Exercise:
When you reach the line with "Take charge of" in the records below, begin transcribing exactly and continue up to and including the line with "is the undulating", leaving out every picture.

Information provided:

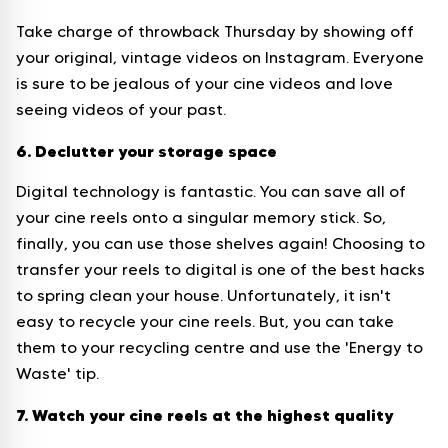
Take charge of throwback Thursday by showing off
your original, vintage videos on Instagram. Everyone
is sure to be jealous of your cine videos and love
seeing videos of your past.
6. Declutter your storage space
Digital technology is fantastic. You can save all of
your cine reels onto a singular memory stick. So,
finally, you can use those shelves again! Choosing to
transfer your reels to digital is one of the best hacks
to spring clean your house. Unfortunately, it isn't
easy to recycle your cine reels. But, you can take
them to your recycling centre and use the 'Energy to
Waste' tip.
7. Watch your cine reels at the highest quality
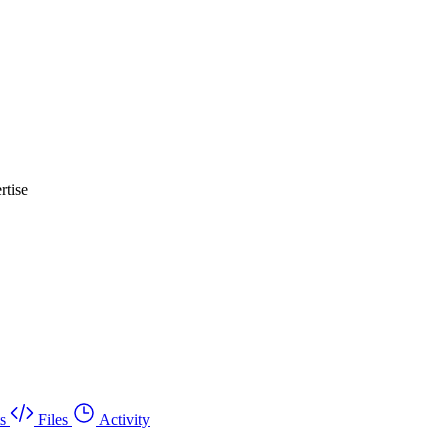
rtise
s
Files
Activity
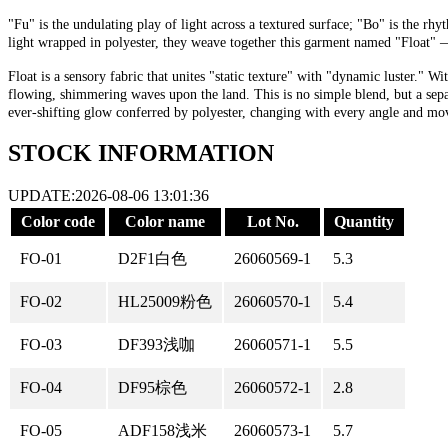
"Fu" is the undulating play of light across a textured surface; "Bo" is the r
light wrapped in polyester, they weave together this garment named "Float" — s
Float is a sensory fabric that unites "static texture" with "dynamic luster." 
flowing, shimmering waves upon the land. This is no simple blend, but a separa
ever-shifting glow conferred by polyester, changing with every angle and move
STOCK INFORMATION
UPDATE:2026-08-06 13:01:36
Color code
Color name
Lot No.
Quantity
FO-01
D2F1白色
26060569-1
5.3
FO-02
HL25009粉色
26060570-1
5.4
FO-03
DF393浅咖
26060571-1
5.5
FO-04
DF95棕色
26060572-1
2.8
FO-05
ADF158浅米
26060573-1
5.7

...

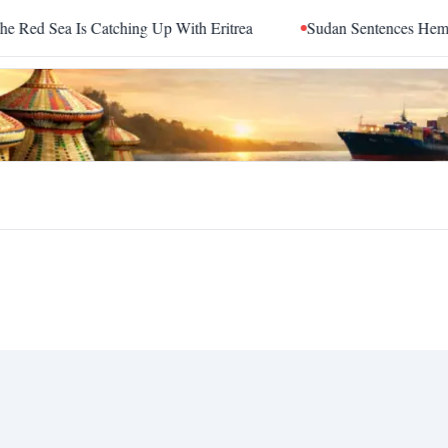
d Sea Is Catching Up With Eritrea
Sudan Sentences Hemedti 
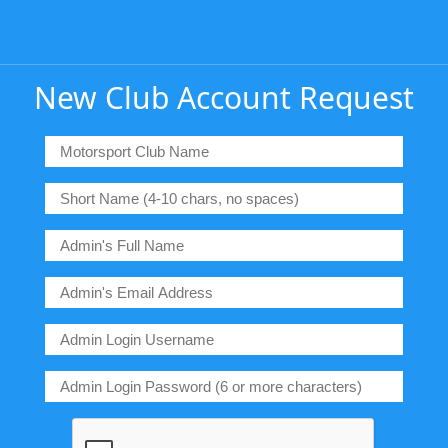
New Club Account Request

Response to this exercise:
Take charge of throwback Thursday by showing off
your original, vintage videos on Instagram. Everyone
is sure to be jealous of your cine videos and love
seeing videos of your past.
6. Declutter your storage space
Digital technology is fantastic. You can save all of
your cine reels onto a singular memory stick. So,
finally, you can use those shelves again! Choosing to
transfer your reels to digital is one of the best hacks
to spring clean your house. Unfortunately, it isn't
easy to recycle your cine reels. But, you can take
them to your recycling centre and use the 'Energy to
Waste' tip.
7. Watch your cine reels at the highest quality
rtise
s
Files
Activity
"Fu" is the undulating play of light across a textured surface; "Bo" is the r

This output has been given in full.